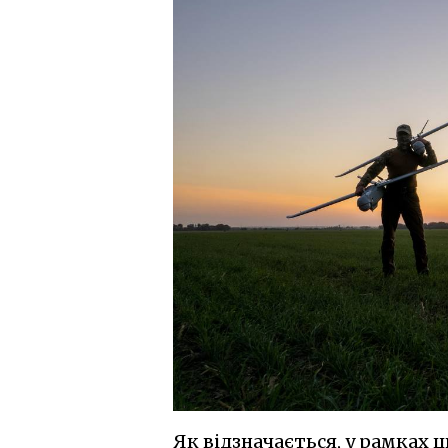
Як відзначається, у рамках ц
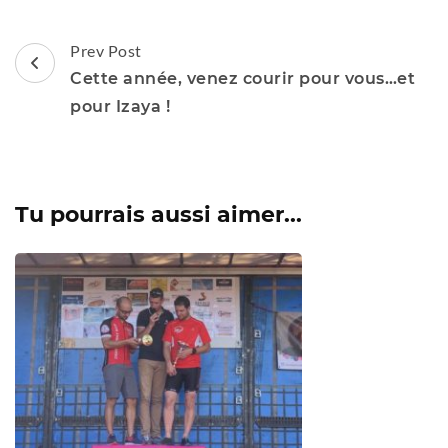
Post
Prev Post
Navigation
Cette année, venez courir pour vous…et
pour Izaya !
Tu pourrais aussi aimer...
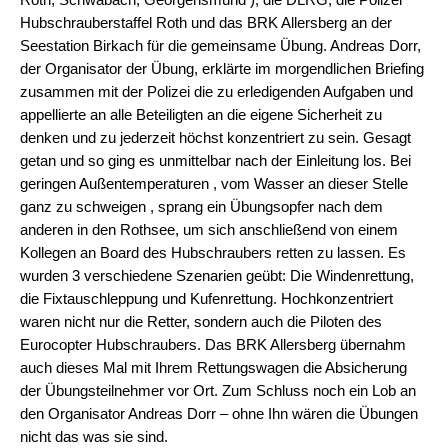
Hubschrauberstaffel Roth und das BRK Allersberg an der
Seestation Birkach für die gemeinsame Übung. Andreas Dorr,
der Organisator der Übung, erklärte im morgendlichen Briefing
zusammen mit der Polizei die zu erledigenden Aufgaben und
appellierte an alle Beteiligten an die eigene Sicherheit zu
denken und zu jederzeit höchst konzentriert zu sein. Gesagt
getan und so ging es unmittelbar nach der Einleitung los. Bei
geringen Außentemperaturen , vom Wasser an dieser Stelle
ganz zu schweigen , sprang ein Übungsopfer nach dem
anderen in den Rothsee, um sich anschließend von einem
Kollegen an Board des Hubschraubers retten zu lassen. Es
wurden 3 verschiedene Szenarien geübt: Die Windenrettung,
die Fixtauschleppung und Kufenrettung. Hochkonzentriert
waren nicht nur die Retter, sondern auch die Piloten des
Eurocopter Hubschraubers. Das BRK Allersberg übernahm
auch dieses Mal mit Ihrem Rettungswagen die Absicherung
der Übungsteilnehmer vor Ort. Zum Schluss noch ein Lob an
den Organisator Andreas Dorr – ohne Ihn wären die Übungen
nicht das was sie sind.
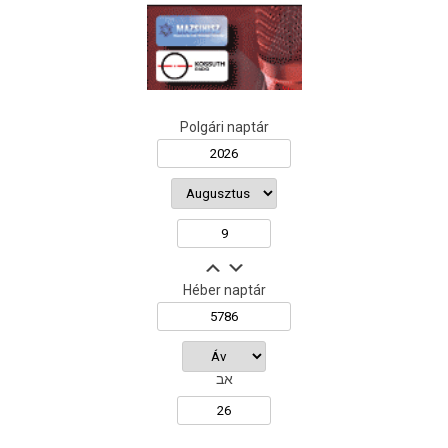
Polgári naptár
Héber naptár
אב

* * *

## Exercise prompt
Retype all the data exactly, please, without pictures.

## Written solution
Як відзначається, у рамках ц
Post
Prev Post
Navigation
Cette année, venez courir pour vous…et
pour Izaya !
Tu pourrais aussi aimer...
Hubschrauberstaffel Roth und das BRK Allersberg an der
Seestation Birkach für die gemeinsame Übung. Andreas Dorr,
der Organisator der Übung, erklärte im morgendlichen Briefing
zusammen mit der Polizei die zu erledigenden Aufgaben und
appellierte an alle Beteiligten an die eigene Sicherheit zu
denken und zu jederzeit höchst konzentriert zu sein. Gesagt
getan und so ging es unmittelbar nach der Einleitung los. Bei
geringen Außentemperaturen , vom Wasser an dieser Stelle
ganz zu schweigen , sprang ein Übungsopfer nach dem
anderen in den Rothsee, um sich anschließend von einem
Kollegen an Board des Hubschraubers retten zu lassen. Es
wurden 3 verschiedene Szenarien geübt: Die Windenrettung,
die Fixtauschleppung und Kufenrettung. Hochkonzentriert
waren nicht nur die Retter, sondern auch die Piloten des
Eurocopter Hubschraubers. Das BRK Allersberg übernahm
auch dieses Mal mit Ihrem Rettungswagen die Absicherung
der Übungsteilnehmer vor Ort. Zum Schluss noch ein Lob an
den Organisator Andreas Dorr – ohne Ihn wären die Übungen
nicht das was sie sind.
Polgári naptár
Héber naptár
אב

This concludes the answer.